May 4, 2019, 12:48 PM
News ID: 28738
Iran's CB Looking for Ways to Evade Sanctions

EghtesadOnline: Governor of the Central Bank of Iran has outlined six monetary and banking plans to help fend off the new US economic sanctions.

Abdolnasser Hemmati in an Instagram post Friday said the CBI is stepping up efforts to control currency rate volatility and curb the galloping inflation.  

Hemmati spoke of a relatively less-publicized plan -- setting up a bartering system to facilitate trade with Iranian partners overseas.   

Bartering goods can and should help when almost all foreign monetary channels are closed due to the US banking restrictions, Financial Tribune quoted him as saying.

“The CBI is striving to create a barter system in tandem with the Industries Ministry and Customs Administration.” 

After abandoning Iran's 2015 nuclear deal last year, the United States re-imposed tough sanctions and asked other countries to cut trade ties with Iran or face consequences. 
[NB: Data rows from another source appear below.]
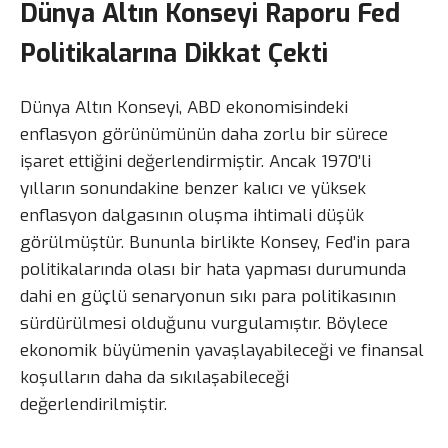
Dünya Altın Konseyi Raporu Fed
Politikalarına Dikkat Çekti
Dünya Altın Konseyi, ABD ekonomisindeki
enflasyon görünümünün daha zorlu bir sürece
işaret ettiğini değerlendirmiştir. Ancak 1970’li
yılların sonundakine benzer kalıcı ve yüksek
enflasyon dalgasının oluşma ihtimali düşük
görülmüştür. Bununla birlikte Konsey, Fed’in para
politikalarında olası bir hata yapması durumunda
dahi en güçlü senaryonun sıkı para politikasının
sürdürülmesi olduğunu vurgulamıştır. Böylece
ekonomik büyümenin yavaşlayabileceği ve finansal
koşulların daha da sıkılaşabileceği
değerlendirilmiştir.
The CBI boss said the regulator is also stepping up efforts to build financial mechanisms with neighbors and friendly countries. 

Iran is in talks with trade partners and other regional and non-regional states to find ways to bypass the hostile US sanctions. Conducting non-dollar trade, such as barter, are among options under consideration. 

Bartering is system in which traders directly exchange goods or services for other goods or services without using money.

 

Other Plans 

One plan calls on the regulator to stabilize the currency market through the much-touted regulated forex market and improve the efficiency of the integrated forex deal system, locally known as Nima. 

Nima is a platform where exporters sell their currency earnings at prices lower than open market rates and importers buy it.  

The CBI chief said the new policies include ways to improve non-oil exports and encourage exporters to bring back export earnings to the economic cycle. 

He stressed the need to supply foreign currency for importing essential goods as part of the government plan to protect the vulnerable strata. 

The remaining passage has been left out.